Carte : Eldain

L’histoire d’Eldain est classique — tragiquement. Il a essayé de vivre paisiblement avec les humains, et, comme beaucoup d’autres avant lui, a vite pris conscience que c’était impossible. Même en gardant la tête basse et en s’asseyant sur son honneur, il y aura toujours une tempête inattendue, une maladie, une fausse couche, et il faut désigner un responsable. C’est comme ça que fonctionnent les humains, ils ne peuvent pas accepter la réalité, il ont besoin d’un bouc émissaire — le plus souvent, un elfe. C’est ainsi que commencent les mises à tabac, les viols, les pogroms. Encore et encore. Quels choix lui restait-il? Fuir — ou riposter. Il a choisi le deuxième.

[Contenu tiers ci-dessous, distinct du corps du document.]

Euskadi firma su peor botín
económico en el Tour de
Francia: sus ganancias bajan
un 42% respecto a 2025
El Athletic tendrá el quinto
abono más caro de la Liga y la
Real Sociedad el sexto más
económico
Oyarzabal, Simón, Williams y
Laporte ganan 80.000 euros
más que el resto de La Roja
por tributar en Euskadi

Eldain sait qu’il est condamné — tous les elfes le sont, au final — et il a décidé de s’éteindre dans un coup d’éclat. Il mourra demain, dans un mois, au printemps prochain — bientôt, de toute manière. Mais il peut vivre dans la mémoire du peuple, devenir leur cauchemar, un nom qu’ils murmurent pour effrayer leurs enfants. C’est là un monument plus durable que le bronze.

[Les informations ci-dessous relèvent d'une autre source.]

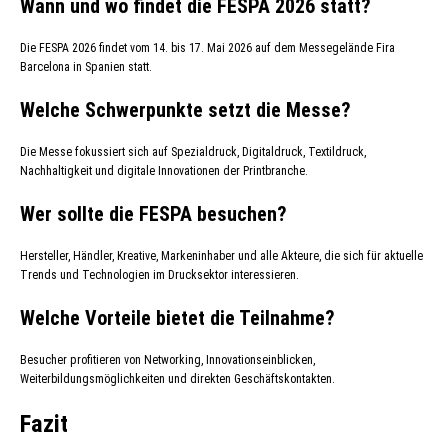
Wann und wo findet die FESPA 2026 statt?
Die FESPA 2026 findet vom 14. bis 17. Mai 2026 auf dem Messegelände Fira
Barcelona in Spanien statt.
Welche Schwerpunkte setzt die Messe?
Die Messe fokussiert sich auf Spezialdruck, Digitaldruck, Textildruck,
Nachhaltigkeit und digitale Innovationen der Printbranche.
Wer sollte die FESPA besuchen?
Hersteller, Händler, Kreative, Markeninhaber und alle Akteure, die sich für aktuelle
Trends und Technologien im Drucksektor interessieren.
Welche Vorteile bietet die Teilnahme?
Besucher profitieren von Networking, Innovationseinblicken,
Weiterbildungsmöglichkeiten und direkten Geschäftskontakten.
Fazit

Eldain sait comment instiller la peur chez ses ennemis. Ses guerriers se griment le visage de couleurs guerrières, ils torturent et laissent les corps mutilés de leurs ennemis à la vue de tous, ils frappent depuis les ombres de la forêt primitive, des silhouettes à peine visibles dans la brume matinale, des flèches empoisonnées sifflant de nulle part.

Mais les personnes qui ont vraiment parlé à Eldain — et ont survécu pour raconter leur histoire — jurent qu’il ne ressemble en rien au monstre assoiffé de sang dont il a réputation. Apparemment, il est calme, doux et prend grand plaisir à écouter de la musique. Un troubadour en captivité a même demandé, en guise de dernière volonté, à jouer de la flûte, en espérant qu’Eldain, ému par la beauté de la chanson, l’épargne. En effet, Eldain l’a écouté, captivé par la mélodie, et l’a applaudi une fois la dernière note évaporée dans les arbres. Ensuite, il a dépecé le troubadour vivant.